Does it "hold up"?, is the mainstream question, for like... new audiences(?); as if any silent movie, no matter how great, still "holds up" with today's audiences! Not even the "hottest" filmmakers of our days, nor critics, seem to be able to bare a sitting through even the most representational and influential films of that era!.. Which silent ones would I recommend had I been-seriously-asked that question? Undoubtedly the ones that pop first to mind aside from the great comedies of Chaplin and Keaton, are the films of F. W. Murnau. From all his contemporaries, Murnau seemed to be the one to grasp the artform better that anybody. He tried what anybody should have set as their major goal: get rid of the title cards!.. This is a visual artform, right? Get rid of the letters and let them be in their own playground-literature. Epics as Nibelungen are opera, thus it's up to you whether you can fathom its exaggerated nature or dismiss it as not your cup-of-tea.

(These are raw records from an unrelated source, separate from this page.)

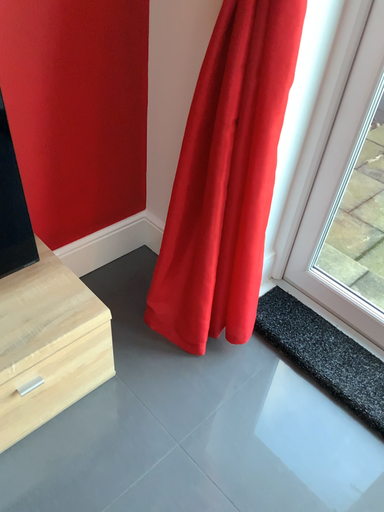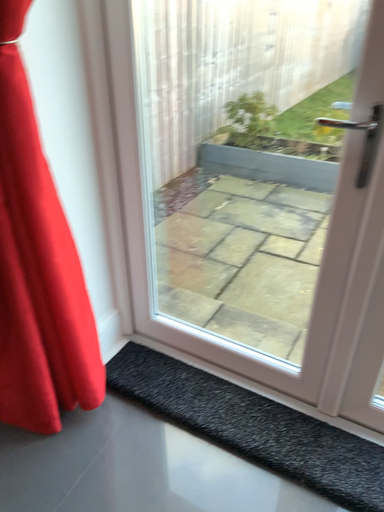 Question: How did the camera likely rotate when shooting the video?

Choices:
 (A) rotated downward
 (B) rotated upward

Answer: (B) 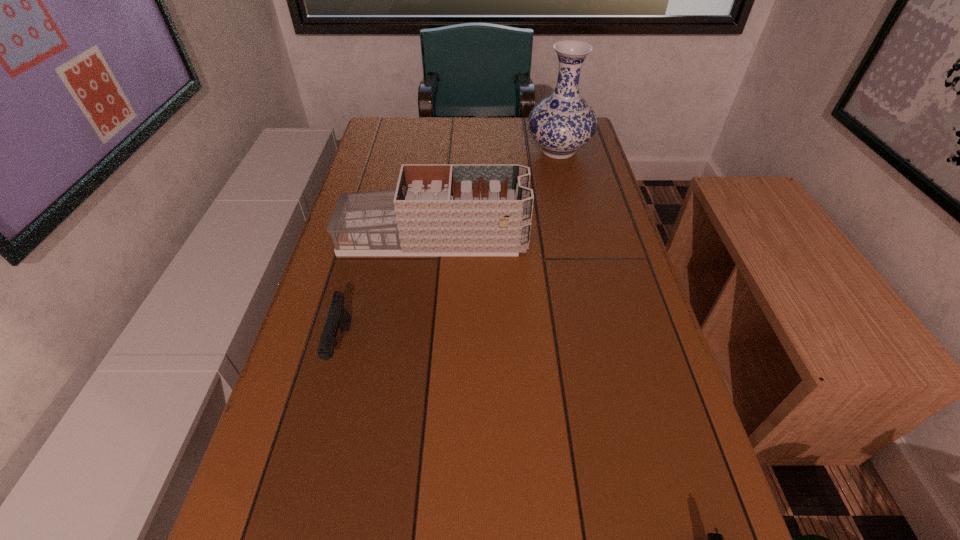 Identify the location of dollhouse located at the left edge. click(437, 209).

You are a GUI agent. You are given a task and a screenshot of the screen. Output one action in this format:
    pyautogui.click(x=<x>, y=<y>)
    Task: Click on the pistol present at the left edge
    The image size is (960, 540).
    Given the screenshot: What is the action you would take?
    pyautogui.click(x=338, y=316)

Image resolution: width=960 pixels, height=540 pixels. I want to click on object present at the right edge, so click(x=563, y=122).

Where is `object located at the far right corner`? Image resolution: width=960 pixels, height=540 pixels. object located at the far right corner is located at coordinates (563, 122).

The width and height of the screenshot is (960, 540). In order to click on blank space at the far edge of the desktop in this screenshot , I will do `click(460, 146)`.

The image size is (960, 540). I want to click on vacant area at the left edge, so click(306, 323).

Where is `free region at the right edge`? free region at the right edge is located at coordinates pyautogui.click(x=649, y=300).

Locate an element on the screen. vacant area at the far left corner is located at coordinates (377, 138).

Find the location of a particular element. free spot between the taller pistol and the second tallest object is located at coordinates (387, 292).

The height and width of the screenshot is (540, 960). What are the coordinates of `object identified as the closest to the second farthest object` in the screenshot? It's located at (338, 316). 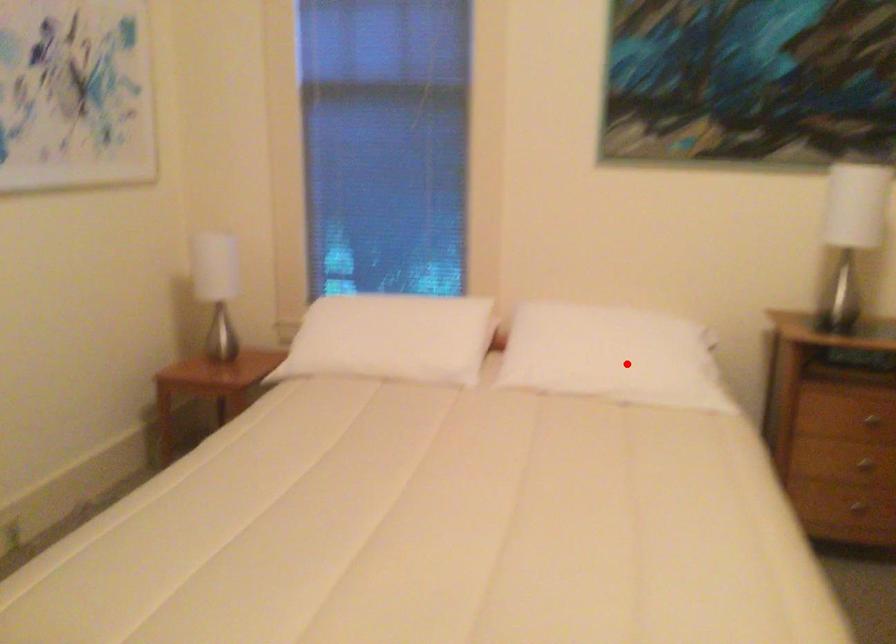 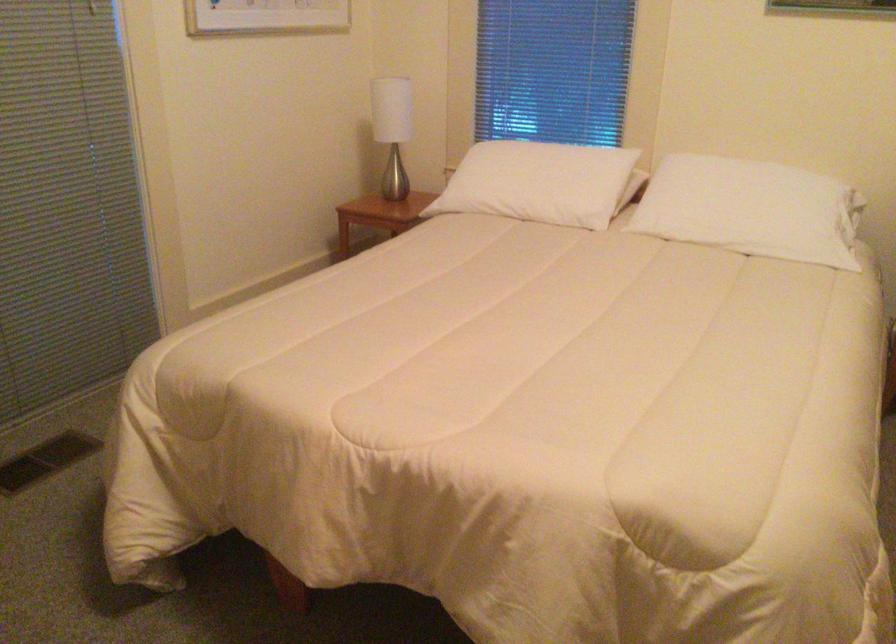 Question: I am providing you with two images of the same scene from different viewpoints. A red point is marked on the first image. Can you still see the location of the red point in image 2?

Choices:
 (A) Yes
 (B) No

Answer: (A) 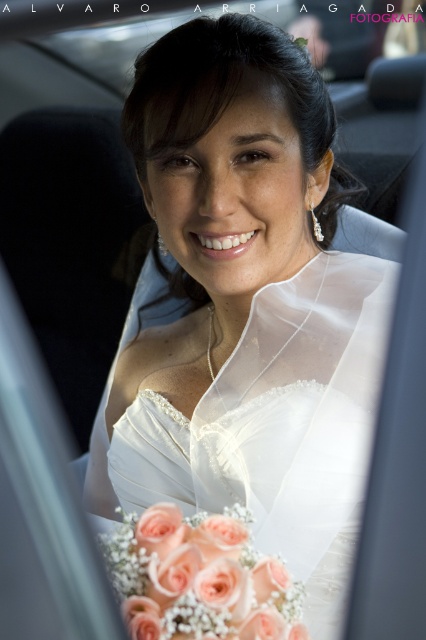 Question: Can you confirm if white satin wedding dress at center is bigger than peachy silk bouquet at center?

Choices:
 (A) no
 (B) yes

Answer: (B)

Question: Among these points, which one is farthest from the camera?

Choices:
 (A) (310, 490)
 (B) (235, 509)

Answer: (A)

Question: In this image, where is white satin wedding dress at center located relative to peachy silk bouquet at center?

Choices:
 (A) above
 (B) below

Answer: (A)

Question: Does white satin wedding dress at center appear over peachy silk bouquet at center?

Choices:
 (A) yes
 (B) no

Answer: (A) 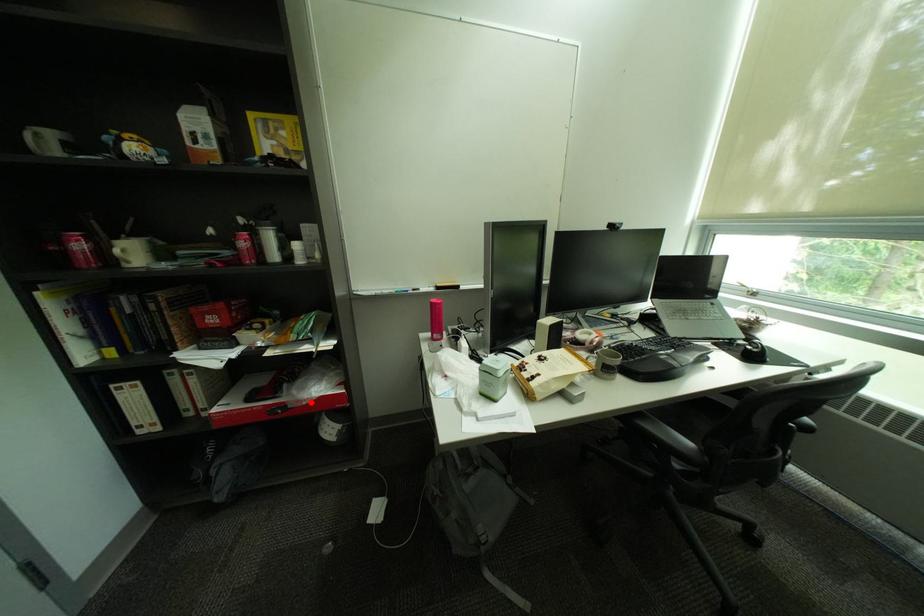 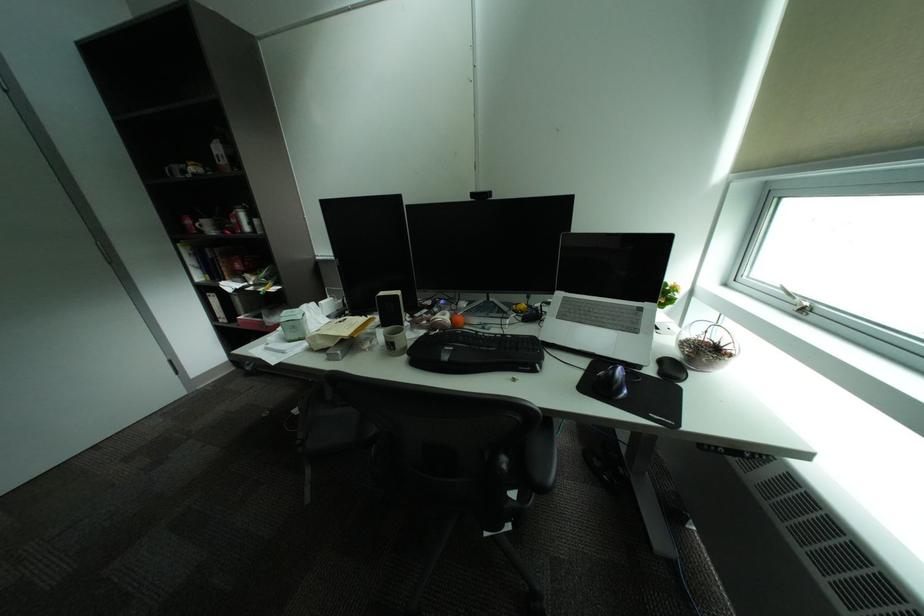 In the second image, find the point that corresponds to the highlighted location in the first image.

(281, 323) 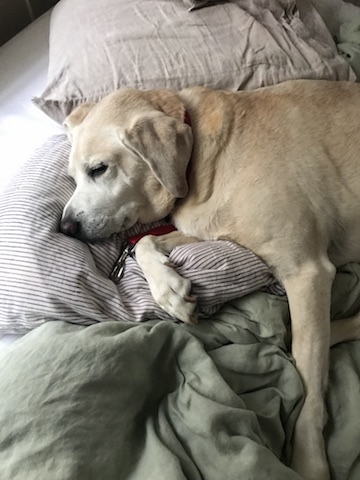 Where is `solid colored pillow`? solid colored pillow is located at coordinates (184, 56). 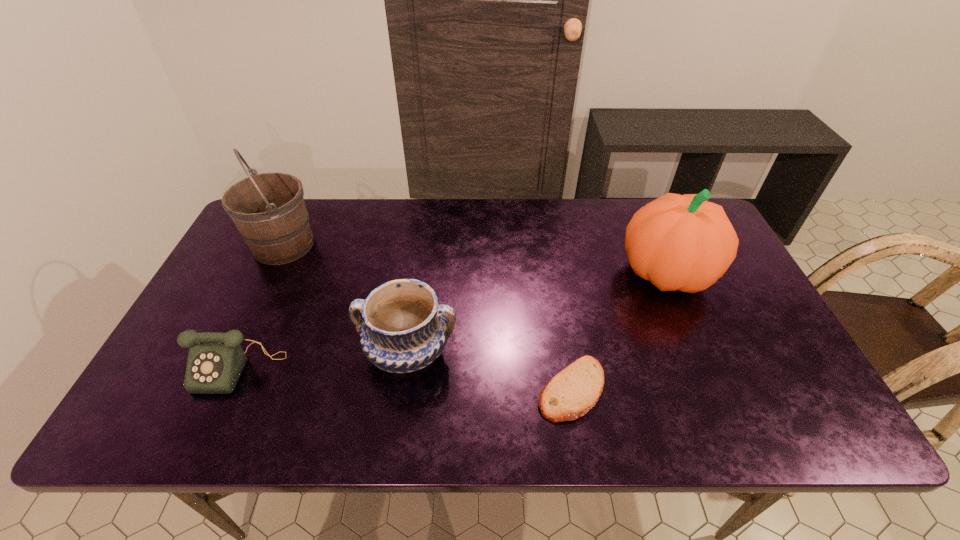 Locate an element on the screen. bucket is located at coordinates (268, 209).

The height and width of the screenshot is (540, 960). Find the location of `pumpkin`. pumpkin is located at coordinates (679, 242).

At what (x,y) coordinates should I click in order to perform the action: click on pottery. Please return your answer as a coordinate pair (x, y). Looking at the image, I should click on (404, 329).

I want to click on the third object from left to right, so click(x=404, y=329).

Locate an element on the screen. This screenshot has width=960, height=540. telephone is located at coordinates (215, 361).

In order to click on the fourth object from left to right in this screenshot , I will do `click(570, 394)`.

Locate an element on the screen. the shortest object is located at coordinates (570, 394).

Identify the location of vacant space located 0.090m on the front of the bucket. This screenshot has height=540, width=960. (261, 291).

Identify the location of free point located on the back of the rightmost object. This screenshot has height=540, width=960. (646, 226).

Kriemhild, as any sequel or prequel should, plays as a totally different movie than the first one. Kriemhild proves to be a much more interesting character than her heroic late husband, for the pioneering maestro behind this epic seems to be much more invested in her story; much more interested in capturing the earthly, gorgeous, wildcat's eyes and pressed-together lips of Margarete Schön, than the otherworldly, firelike lionwig of a dull übermensch Paul Richter plays; more interested even than capturing the -still- astonishing set-pieces. No wonder, albeit shots and scenes do, in an operatic fashion, drag on as much as in the first part, one doesn't have as much of a problem to keep up with this story, for one longs to see both the revenge (what the title's promising us) and our anti-heroine's outcome.
Overall, for film-buffs, Die Nibelungen seems as a meaningful (true) discovery, the study of which would enrich their understanding of the artform, renew their appreciation for it, and baffle them on why there's not as much of discussion surrounding this movie, for it has obviously inspired the creation of every saga since.